Problem to solve:
Your task is to restate the data word for word.
[[ Material supplied, beginning ]]
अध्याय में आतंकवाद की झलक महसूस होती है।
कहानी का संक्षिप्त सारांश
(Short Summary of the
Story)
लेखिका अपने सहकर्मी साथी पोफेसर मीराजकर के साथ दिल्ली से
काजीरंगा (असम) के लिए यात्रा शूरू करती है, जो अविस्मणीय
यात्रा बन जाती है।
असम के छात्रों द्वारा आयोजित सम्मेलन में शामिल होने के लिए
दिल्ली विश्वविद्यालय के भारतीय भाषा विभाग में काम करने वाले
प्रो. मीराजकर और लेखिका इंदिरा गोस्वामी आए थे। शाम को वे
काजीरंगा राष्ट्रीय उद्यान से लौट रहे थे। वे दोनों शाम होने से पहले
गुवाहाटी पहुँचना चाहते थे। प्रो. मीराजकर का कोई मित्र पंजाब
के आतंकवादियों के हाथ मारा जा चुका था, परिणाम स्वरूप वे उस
[[ Material supplied, end ]]
Written response:
अध्याय में आतंकवाद की झलक महसूस होती है।
कहानी का संक्षिप्त सारांश
(Short Summary of the
Story)
लेखिका अपने सहकर्मी साथी पोफेसर मीराजकर के साथ दिल्ली से
काजीरंगा (असम) के लिए यात्रा शूरू करती है, जो अविस्मणीय
यात्रा बन जाती है।
असम के छात्रों द्वारा आयोजित सम्मेलन में शामिल होने के लिए
दिल्ली विश्वविद्यालय के भारतीय भाषा विभाग में काम करने वाले
प्रो. मीराजकर और लेखिका इंदिरा गोस्वामी आए थे। शाम को वे
काजीरंगा राष्ट्रीय उद्यान से लौट रहे थे। वे दोनों शाम होने से पहले
गुवाहाटी पहुँचना चाहते थे। प्रो. मीराजकर का कोई मित्र पंजाब
के आतंकवादियों के हाथ मारा जा चुका था, परिणाम स्वरूप वे उस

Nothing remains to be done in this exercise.